Input:
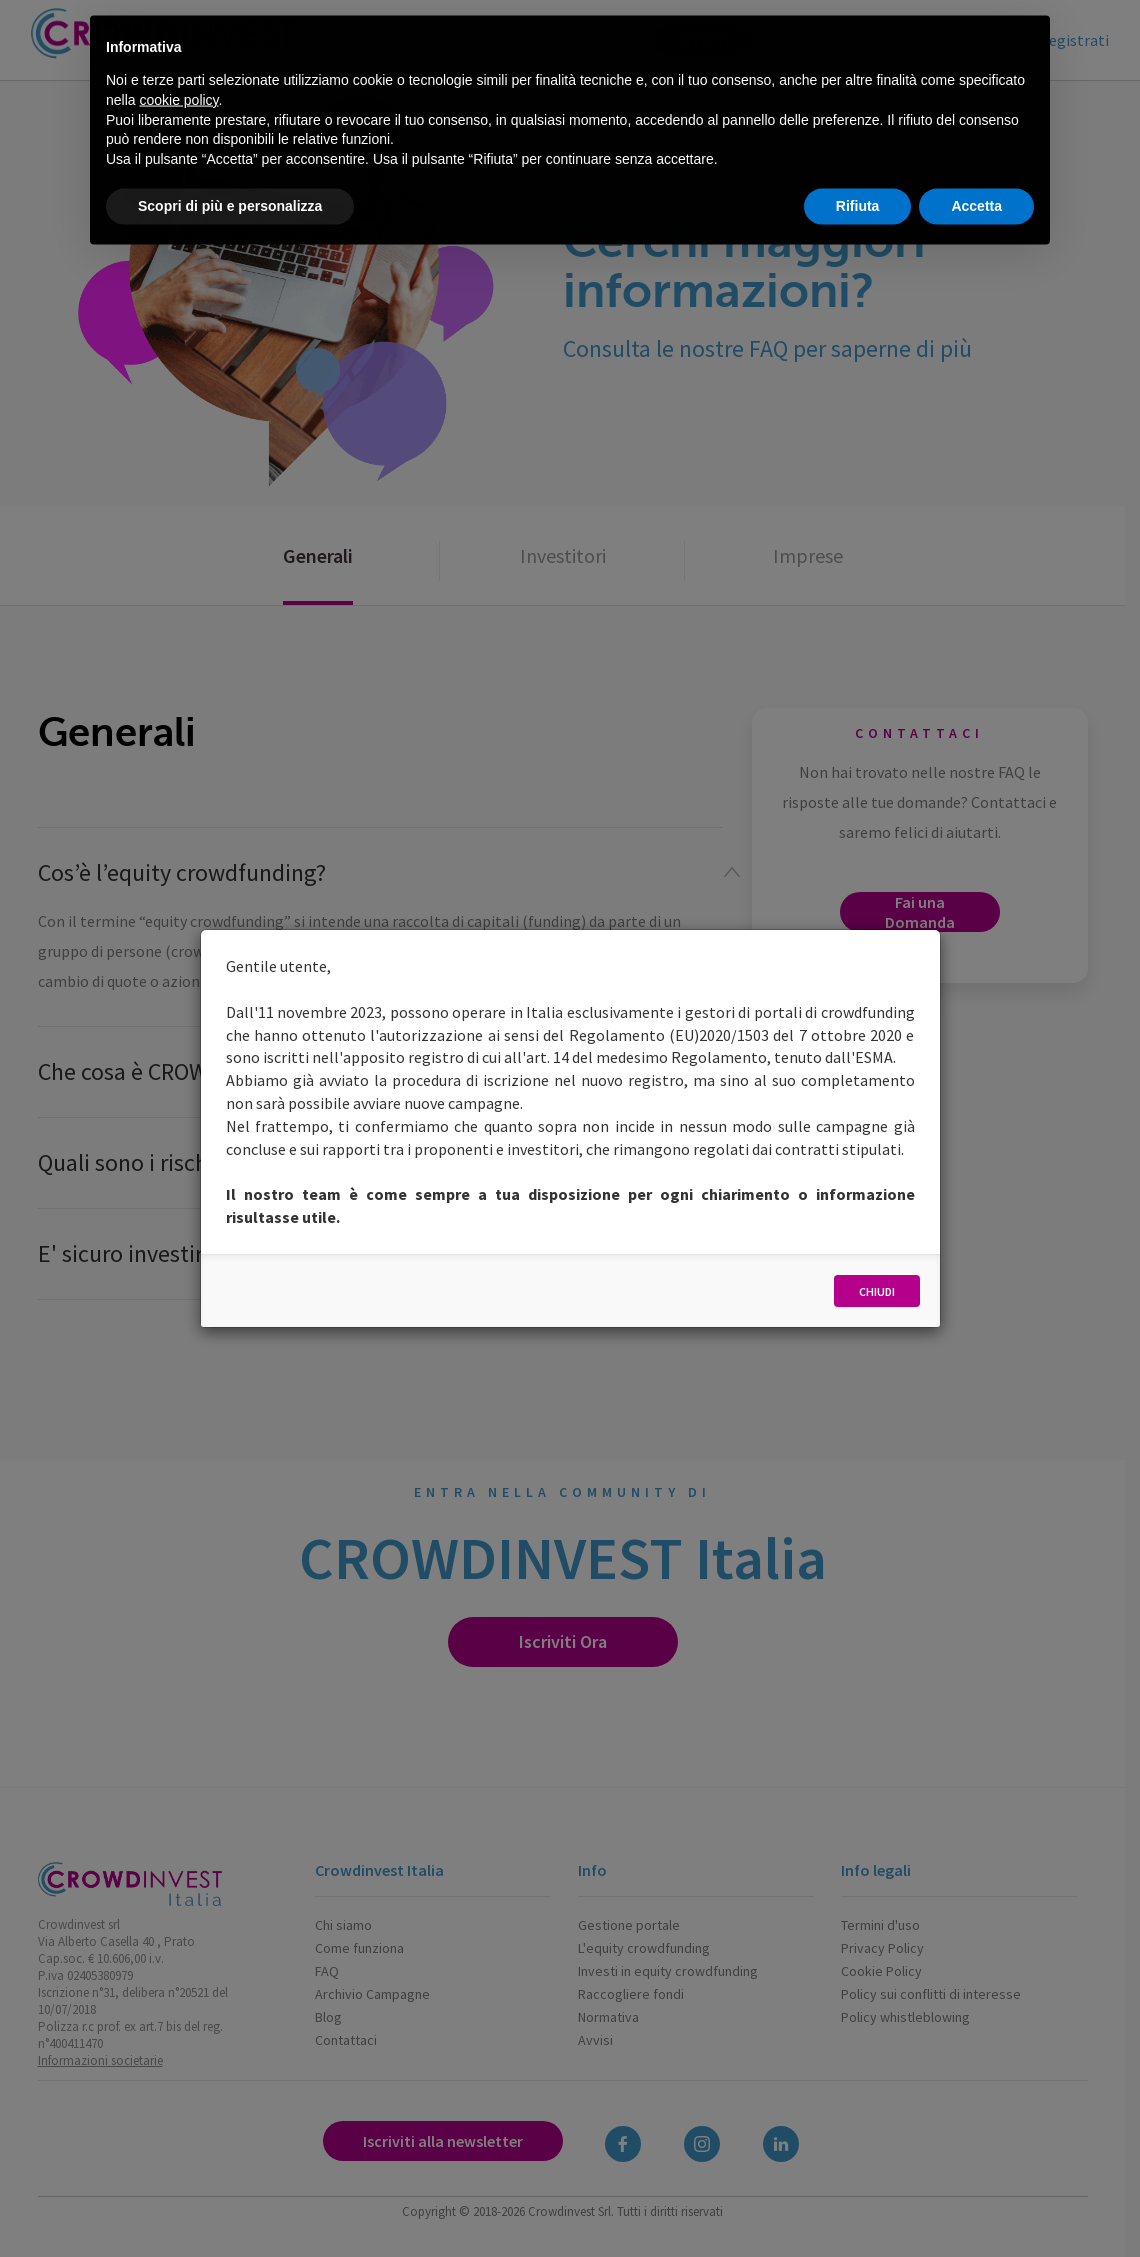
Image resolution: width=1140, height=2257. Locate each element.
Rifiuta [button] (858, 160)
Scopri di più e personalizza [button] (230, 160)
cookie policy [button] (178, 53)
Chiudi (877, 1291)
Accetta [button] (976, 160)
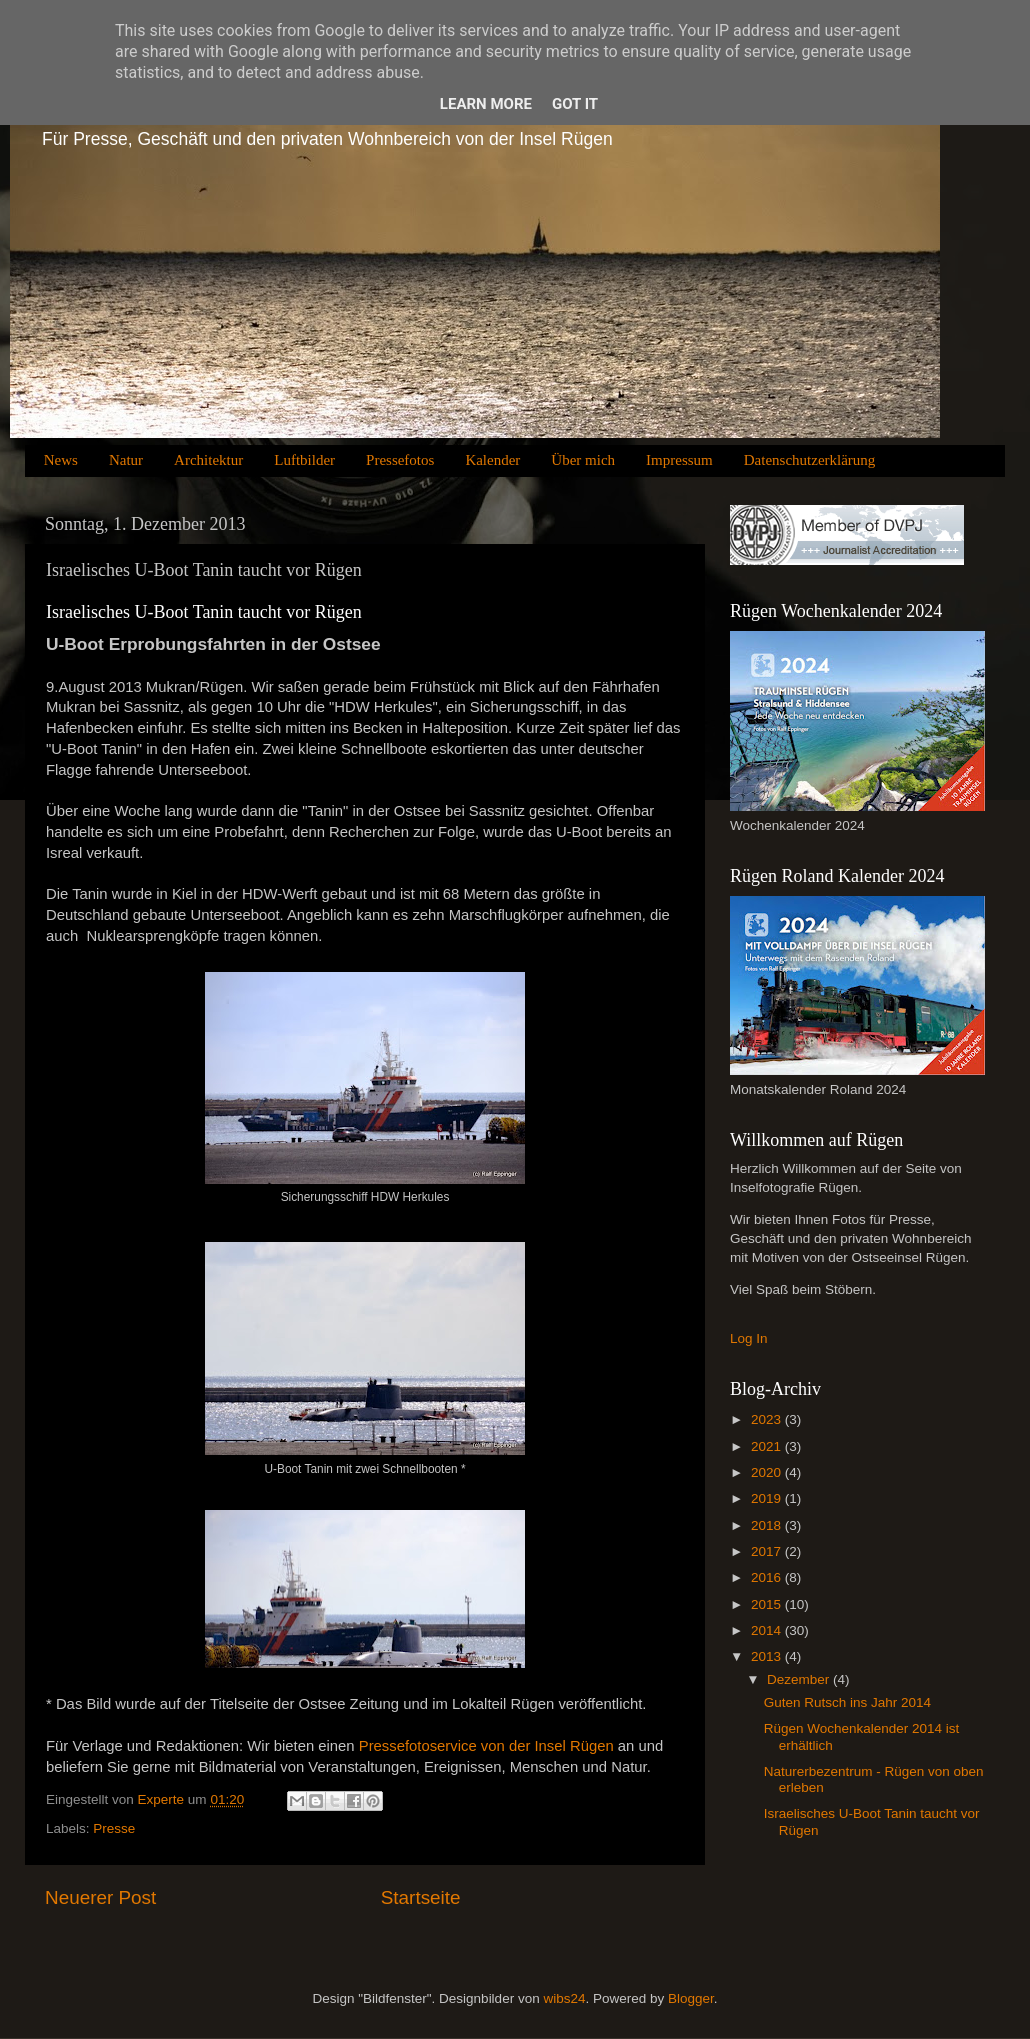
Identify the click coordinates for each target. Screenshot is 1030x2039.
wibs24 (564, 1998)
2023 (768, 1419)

---

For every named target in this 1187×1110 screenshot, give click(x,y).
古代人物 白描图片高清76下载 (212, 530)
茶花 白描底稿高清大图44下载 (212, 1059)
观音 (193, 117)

---

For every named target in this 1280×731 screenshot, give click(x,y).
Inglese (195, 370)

Exercise brief:
Looking at the entries, state how many lines hold the string "each", with the number as the sole reply.

Task response:
2